En route to Florida for his latest golf weekend in Florida last week, Donald Trump fielded a few questions from reporters on Air Force One, and a journalist took the opportunity to ask about one of the Jeffrey Epstein emails. When she tried to ask a follow-up question, the president snapped, “Quiet. Quiet, piggy.”
The crude insult was patently offensive. It was also part of a broader pattern of Trump’s routine misogyny, especially toward women who cover the White House.
During a recent briefing, the president’s chief spokesperson, press secretary Karoline Leavitt, was offered an opportunity to defend, or at least to explain, Trump’s degrading behavior. She seemed to anticipate the question and presented a prepared answer.
“Look, the president is very frank and honest with everyone in this room,” Leavitt said. “You’ve all seen it yourself. You’ve all experienced it yourselves. And I think it’s one of the many reasons that the American people reelected this president, because of his frankness. And he calls out fake news when he sees it, he gets frustrated with reporters when you lie about him, when you spread fake news about him and his administration.”
She went on to suggest that Trump is “the most transparent president in history,” before concluding, “I think the president being frank and open and honest to your faces rather than hiding behind your backs is frankly a lot more respectful than what you saw in the last administration.”
If this was intended to be persuasive, it failed.

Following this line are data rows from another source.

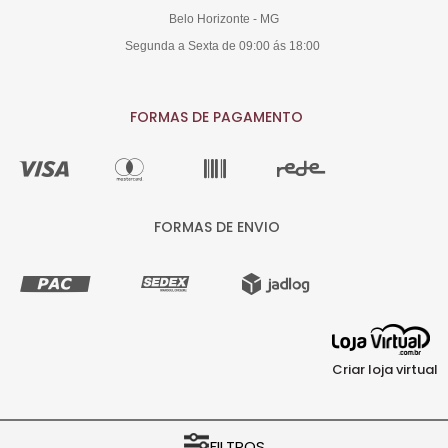
Belo Horizonte - MG
Segunda a Sexta de 09:00 ás 18:00
FORMAS DE PAGAMENTO
FORMAS DE ENVIO
Criar loja virtual
COPYRIGHT © ..:: Arte Fácil ::.. 2026 - 00.584.004/0001-64 - TODOS OS
FILTROS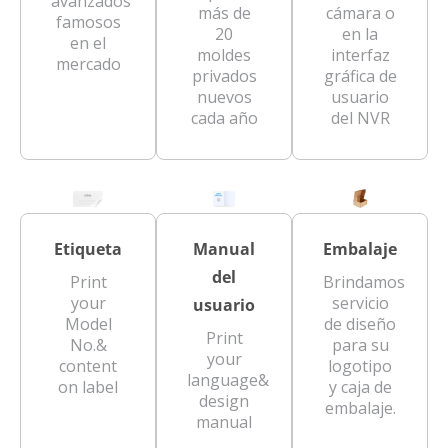
avanzados
más de
cámara o
famosos
20
en la
en el
moldes
interfaz
mercado
privados
gráfica de
nuevos
usuario
cada año
del NVR
Etiqueta
Manual
Embalaje
del
Print
Brindamos
your
servicio
usuario
Model
de diseño
Print
No.&
para su
your
content
logotipo
language&
on label
y caja de
design
embalaje.
manual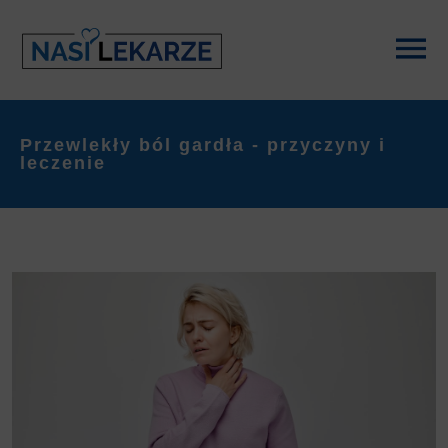
Przewlekły ból gardła - przyczyny i
leczenie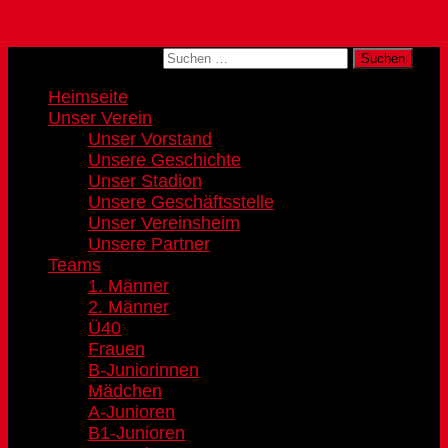
Zum Inhalt springen
Suchen nach:
Heimseite
Unser Verein
Unser Vorstand
Unsere Geschichte
Unser Stadion
Unsere Geschäftsstelle
Unser Vereinsheim
Unsere Partner
Teams
1. Männer
2. Männer
Ü40
Frauen
B-Juniorinnen
Mädchen
A-Junioren
B1-Junioren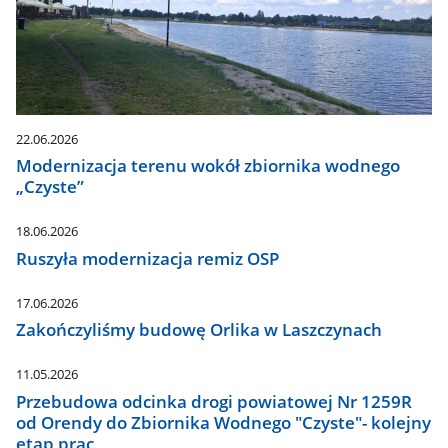
22.06.2026
Modernizacja terenu wokół zbiornika wodnego
„Czyste”
18.06.2026
Ruszyła modernizacja remiz OSP
17.06.2026
Zakończyliśmy budowę Orlika w Laszczynach
11.05.2026
Przebudowa odcinka drogi powiatowej Nr 1259R
od Orendy do Zbiornika Wodnego "Czyste"- kolejny
etap prac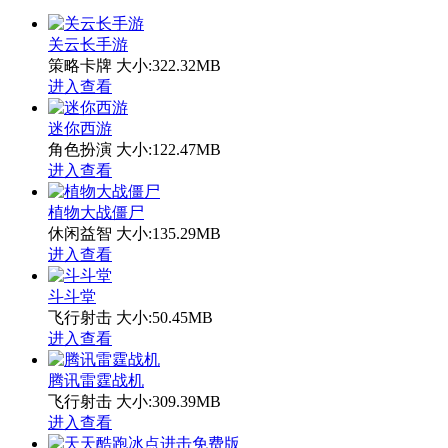
关云长手游
策略卡牌
大小:322.32MB
进入查看
迷你西游
角色扮演
大小:122.47MB
进入查看
植物大战僵尸
休闲益智
大小:135.29MB
进入查看
斗斗堂
飞行射击
大小:50.45MB
进入查看
腾讯雷霆战机
飞行射击
大小:309.39MB
进入查看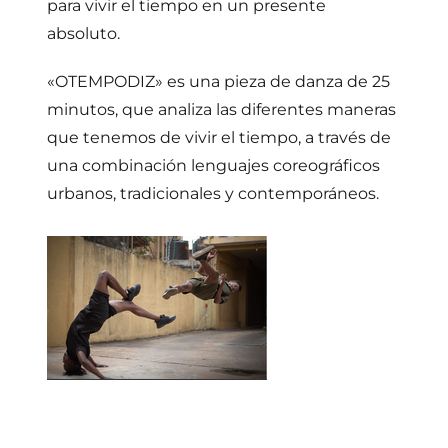
para vivir el tiempo en un presente
absoluto.
«OTEMPODIZ» es una pieza de danza de 25
minutos, que analiza las diferentes maneras
que tenemos de vivir el tiempo, a través de
una combinación lenguajes coreográficos
urbanos, tradicionales y contemporáneos.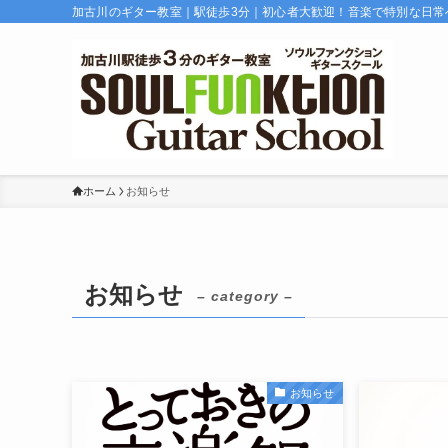
加古川のギター教室｜駅徒歩3分｜初心者大歓迎！音楽で特別な日常
ホーム
お知らせ
お知らせ
– category –
お知らせ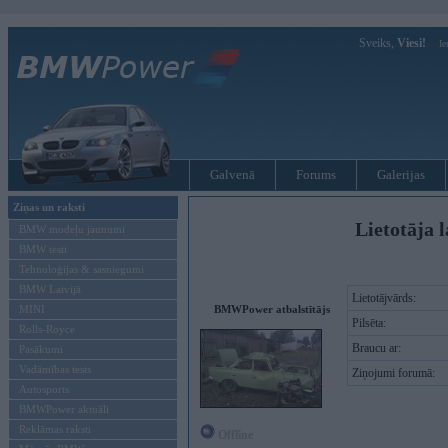
Sveiks,
Viesi!
Ie
Galvenā
Forums
Galerijas
Ziņas un raksti
Lietotāja l
BMW modeļu jaunumi
BMW testi
Tehnoloģijas & sasniegumi
BMW Latvijā
Lietotājvārds:
MINI
BMWPower atbalstītājs
Pilsēta:
Rolls-Royce
Braucu ar:
Pasākumi
Vadāmības tests
Ziņojumi forumā:
Autosports
BMWPower aktuāli
Reklāmas raksti
Offline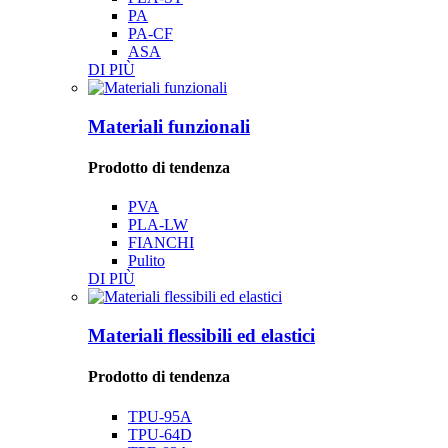
PA
PA-CF
ASA
DI PIÙ
Materiali funzionali
Prodotto di tendenza
PVA
PLA-LW
FIANCHI
Pulito
DI PIÙ
Materiali flessibili ed elastici
Prodotto di tendenza
TPU-95A
TPU-64D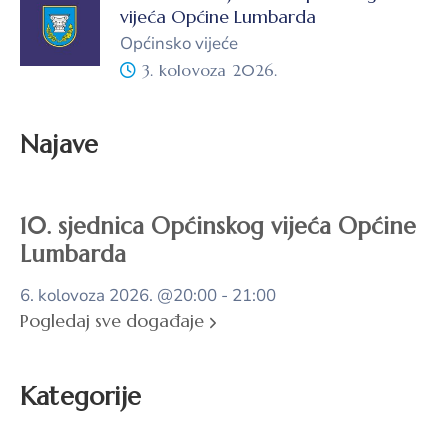
vijeća Općine Lumbarda
Općinsko vijeće
3. kolovoza 2026.
Najave
10. sjednica Općinskog vijeća Općine
Lumbarda
6. kolovoza 2026.
@20:00 - 21:00
Pogledaj sve događaje
Kategorije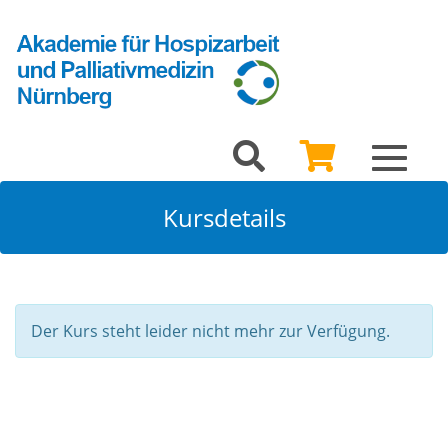
Toggle
navigat
Kursdetails
Der Kurs steht leider nicht mehr zur Verfügung.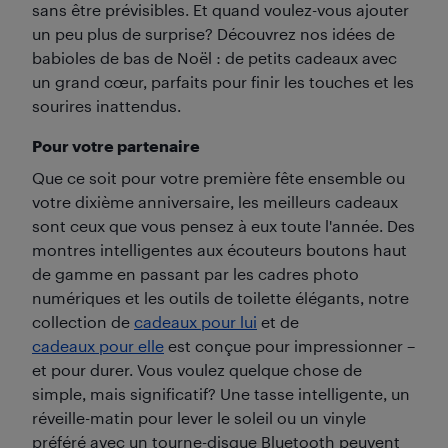
sans être prévisibles. Et quand voulez-vous ajouter
un peu plus de surprise? Découvrez nos idées de
babioles de bas de Noël : de petits cadeaux avec
un grand cœur, parfaits pour finir les touches et les
sourires inattendus.
Pour votre partenaire
Que ce soit pour votre première fête ensemble ou
votre dixième anniversaire, les meilleurs cadeaux
sont ceux que vous pensez à eux toute l'année. Des
montres intelligentes aux écouteurs boutons haut
de gamme en passant par les cadres photo
numériques et les outils de toilette élégants, notre
collection de
cadeaux pour lui
et de
cadeaux pour elle
est conçue pour impressionner –
et pour durer. Vous voulez quelque chose de
simple, mais significatif? Une tasse intelligente, un
réveille-matin pour lever le soleil ou un vinyle
préféré avec un tourne-disque Bluetooth peuvent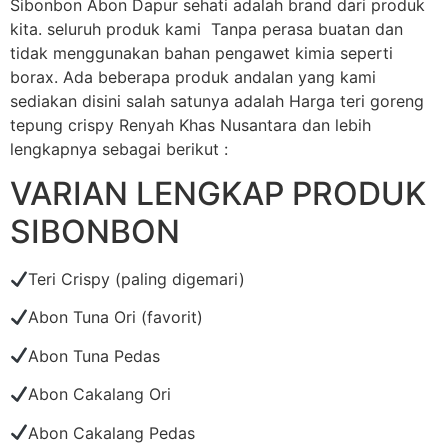
Sibonbon Abon Dapur sehati adalah brand dari produk
kita. seluruh produk kami Tanpa perasa buatan dan
tidak menggunakan bahan pengawet kimia seperti
borax. Ada beberapa produk andalan yang kami
sediakan disini salah satunya adalah Harga teri goreng
tepung crispy Renyah Khas Nusantara dan lebih
lengkapnya sebagai berikut :
VARIAN LENGKAP PRODUK
SIBONBON
Teri Crispy (paling digemari)
Abon Tuna Ori (favorit)
Abon Tuna Pedas
Abon Cakalang Ori
Abon Cakalang Pedas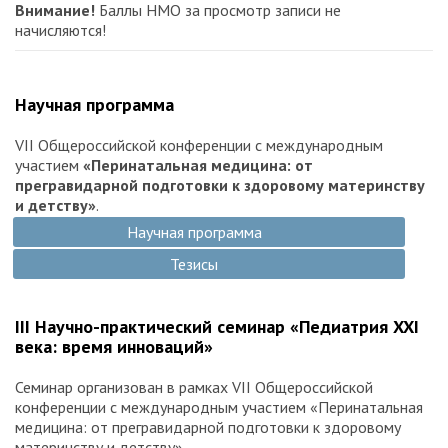
Внимание!
Баллы НМО за просмотр записи не
начисляются!
Научная программа
VII Общероссийской конференции с международным
участием
«Перинатальная медицина: от
прегравидарной подготовки к здоровому материнству
и детству»
.
Научная программа
Тезисы
III Научно-практический семинар «Педиатрия XXI
века: время инноваций»
Семинар организован в рамках VII Общероссийской
конференции с международным участием «Перинатальная
медицина: от прегравидарной подготовки к здоровому
материнству и детству»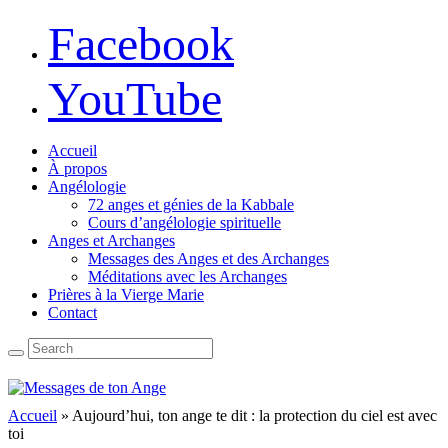
Facebook
YouTube
Accueil
À propos
Angélologie
72 anges et génies de la Kabbale
Cours d’angélologie spirituelle
Anges et Archanges
Messages des Anges et des Archanges
Méditations avec les Archanges
Prières à la Vierge Marie
Contact
Accueil
»
Aujourd’hui, ton ange te dit : la protection du ciel est avec
toi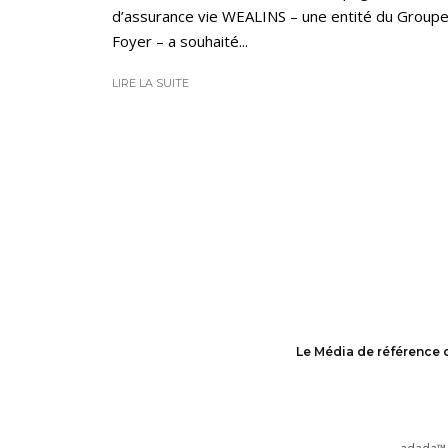
d’assurance vie WEALINS – une entité du Group
Foyer – a souhaité...
LIRE LA SUITE
Le Média de référence 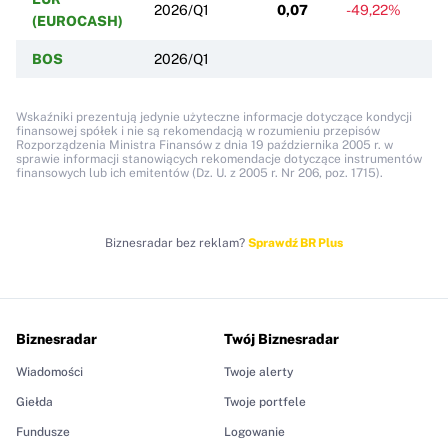
2026/Q1
0,07
-49,22%
-
(EUROCASH)
BOS
2026/Q1
Wskaźniki prezentują jedynie użyteczne informacje dotyczące kondycji
finansowej spółek i nie są rekomendacją w rozumieniu przepisów
Rozporządzenia Ministra Finansów z dnia 19 października 2005 r. w
sprawie informacji stanowiących rekomendacje dotyczące instrumentów
finansowych lub ich emitentów (Dz. U. z 2005 r. Nr 206, poz. 1715).
Biznesradar bez reklam?
Sprawdź BR Plus
Biznesradar
Twój Biznesradar
Wiadomości
Twoje alerty
Giełda
Twoje portfele
Fundusze
Logowanie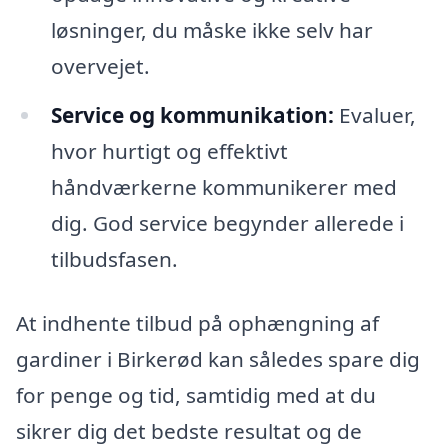
løsninger, du måske ikke selv har
overvejet.
Service og kommunikation:
Evaluer,
hvor hurtigt og effektivt
håndværkerne kommunikerer med
dig. God service begynder allerede i
tilbudsfasen.
At indhente tilbud på ophængning af
gardiner i Birkerød kan således spare dig
for penge og tid, samtidig med at du
sikrer dig det bedste resultat og de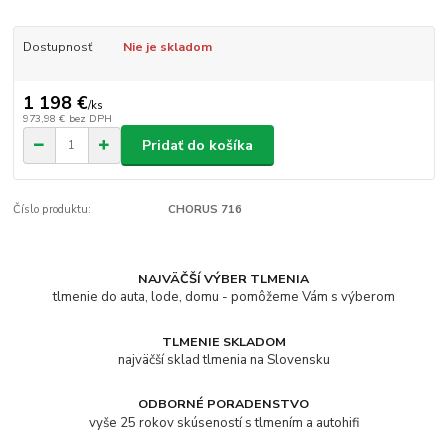
Dostupnosť
Nie je skladom
1 198 €
/
ks
973,98 €
bez DPH
Pridať do košíka
Číslo produktu:
CHORUS 716
NAJVÄČŠÍ VÝBER TLMENIA
tlmenie do auta, lode, domu - pomôžeme Vám s výberom
TLMENIE SKLADOM
najväčší sklad tlmenia na Slovensku
ODBORNÉ PORADENSTVO
vyše 25 rokov skúseností s tlmením a autohifi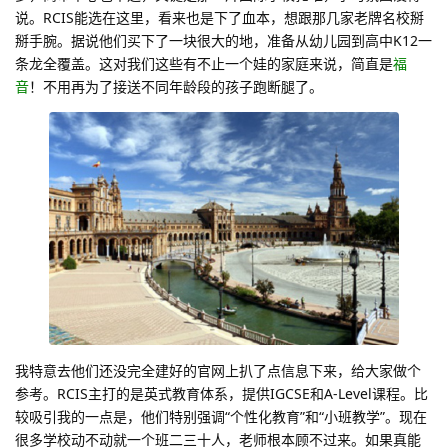
说。RCIS能选在这里，看来也是下了血本，想跟那几家老牌名校掰
掰手腕。据说他们买下了一块很大的地，准备从幼儿园到高中K12一
条龙全覆盖。这对我们这些有不止一个娃的家庭来说，简直是
福
音
！不用再为了接送不同年龄段的孩子跑断腿了。
我特意去他们还没完全建好的官网上扒了点信息下来，给大家做个
参考。RCIS主打的是英式教育体系，提供IGCSE和A-Level课程。比
较吸引我的一点是，他们特别强调“个性化教育”和“小班教学”。现在
很多学校动不动就一个班二三十人，老师根本顾不过来。如果真能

First, the proposition that Trump is “honest” with journalists is hilarious, in addition to being demonstrably ridiculous. Second, whether or not Leavitt appreciates this, there’s a difference between “being frank and open” and “being a bully.” Third, framing the dynamic as the president getting “frustrated with reporters” when they “lie” about him makes it sound as if it’s journalists’ fault that he throws around juvenile, insulting taunts when they publish reports he doesn’t like.